On the first night, I made it about halfway through the sample and was starting to get hooked. By the second night, I was looking forward to reading it before bed. I finished the sample and was so captivated that I decided to buy the book outright. I kept reading and reading. I was dying to know what would happen next and kept reading until I got to a natural breakpoint. I put the kindle down and saw that it was nearly 1:00am—I had started at 11:30pm. I had a huge smile on my face and was practically laughing at how incredible the conclusion to this particular subplot was. By far, this was one of the most exciting books I had read all year. How weird is it that a totally fictitious story could make me feel so elated and giddy?
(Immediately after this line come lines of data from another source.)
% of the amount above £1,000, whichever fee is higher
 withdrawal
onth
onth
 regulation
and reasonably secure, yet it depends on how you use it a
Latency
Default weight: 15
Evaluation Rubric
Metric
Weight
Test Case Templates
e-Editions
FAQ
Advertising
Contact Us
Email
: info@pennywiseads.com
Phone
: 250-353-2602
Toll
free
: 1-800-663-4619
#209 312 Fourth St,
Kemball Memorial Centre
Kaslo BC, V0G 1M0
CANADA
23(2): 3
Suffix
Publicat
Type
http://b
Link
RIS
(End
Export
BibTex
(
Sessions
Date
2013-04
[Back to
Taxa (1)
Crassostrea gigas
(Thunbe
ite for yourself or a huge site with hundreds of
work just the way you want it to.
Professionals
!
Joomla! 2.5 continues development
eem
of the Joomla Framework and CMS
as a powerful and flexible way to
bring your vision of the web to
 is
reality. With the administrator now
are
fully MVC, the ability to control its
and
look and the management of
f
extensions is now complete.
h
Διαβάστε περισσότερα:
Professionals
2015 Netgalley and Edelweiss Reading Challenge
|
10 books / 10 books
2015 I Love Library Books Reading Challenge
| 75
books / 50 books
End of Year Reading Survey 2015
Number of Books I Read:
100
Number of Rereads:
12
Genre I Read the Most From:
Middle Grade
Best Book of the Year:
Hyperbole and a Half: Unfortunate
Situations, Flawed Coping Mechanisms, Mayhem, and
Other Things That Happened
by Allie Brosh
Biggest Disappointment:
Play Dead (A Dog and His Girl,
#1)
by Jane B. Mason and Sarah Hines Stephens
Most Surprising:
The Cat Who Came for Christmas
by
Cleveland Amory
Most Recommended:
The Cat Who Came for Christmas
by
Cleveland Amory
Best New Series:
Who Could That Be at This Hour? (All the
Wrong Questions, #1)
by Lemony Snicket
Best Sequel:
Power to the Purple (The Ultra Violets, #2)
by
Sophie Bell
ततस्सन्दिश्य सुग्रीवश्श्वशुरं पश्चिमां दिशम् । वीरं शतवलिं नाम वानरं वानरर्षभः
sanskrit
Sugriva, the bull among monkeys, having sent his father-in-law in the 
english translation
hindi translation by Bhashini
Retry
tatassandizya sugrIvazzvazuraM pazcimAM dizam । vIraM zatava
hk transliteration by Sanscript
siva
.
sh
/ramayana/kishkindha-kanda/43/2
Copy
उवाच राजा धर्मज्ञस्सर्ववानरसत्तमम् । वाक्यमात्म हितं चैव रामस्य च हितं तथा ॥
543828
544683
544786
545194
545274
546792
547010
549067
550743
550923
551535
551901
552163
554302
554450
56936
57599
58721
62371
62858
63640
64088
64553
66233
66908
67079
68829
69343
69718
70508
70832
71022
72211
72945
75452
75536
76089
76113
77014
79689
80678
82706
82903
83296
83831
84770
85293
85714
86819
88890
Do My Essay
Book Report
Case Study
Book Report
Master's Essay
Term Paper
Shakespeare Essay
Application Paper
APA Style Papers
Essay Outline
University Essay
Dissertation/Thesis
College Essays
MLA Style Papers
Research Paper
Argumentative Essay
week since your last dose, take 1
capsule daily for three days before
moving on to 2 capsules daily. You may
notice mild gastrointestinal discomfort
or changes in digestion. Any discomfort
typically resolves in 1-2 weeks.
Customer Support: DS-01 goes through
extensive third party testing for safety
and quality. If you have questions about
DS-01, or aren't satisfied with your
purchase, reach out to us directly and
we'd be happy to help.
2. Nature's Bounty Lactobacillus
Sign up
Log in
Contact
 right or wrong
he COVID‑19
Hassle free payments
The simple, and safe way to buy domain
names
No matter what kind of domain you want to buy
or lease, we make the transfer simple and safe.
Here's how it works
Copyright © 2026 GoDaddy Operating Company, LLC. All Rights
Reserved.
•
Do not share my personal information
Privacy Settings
On that note, I went to bed.
Here I am, the next day, pondering how all of that enjoyment I was getting out of the book was purely because I didn’t judge the book by its cover. Now, I’m considering all of the things across my life that I judge by their covers—books, movies, new technologies, people, music, foods.
I had dinner with Jake Mor the other day. He convinced me to try a kumato tomato. This is what they look like:
Is that not one of the most unappealing tomatoes you’ve ever seen? As is, I’m not a huge fan of tomatoes. My first thought when I saw this poop-brown colored tomato was yea… I’ll pass on that. Turns out it’s delicious!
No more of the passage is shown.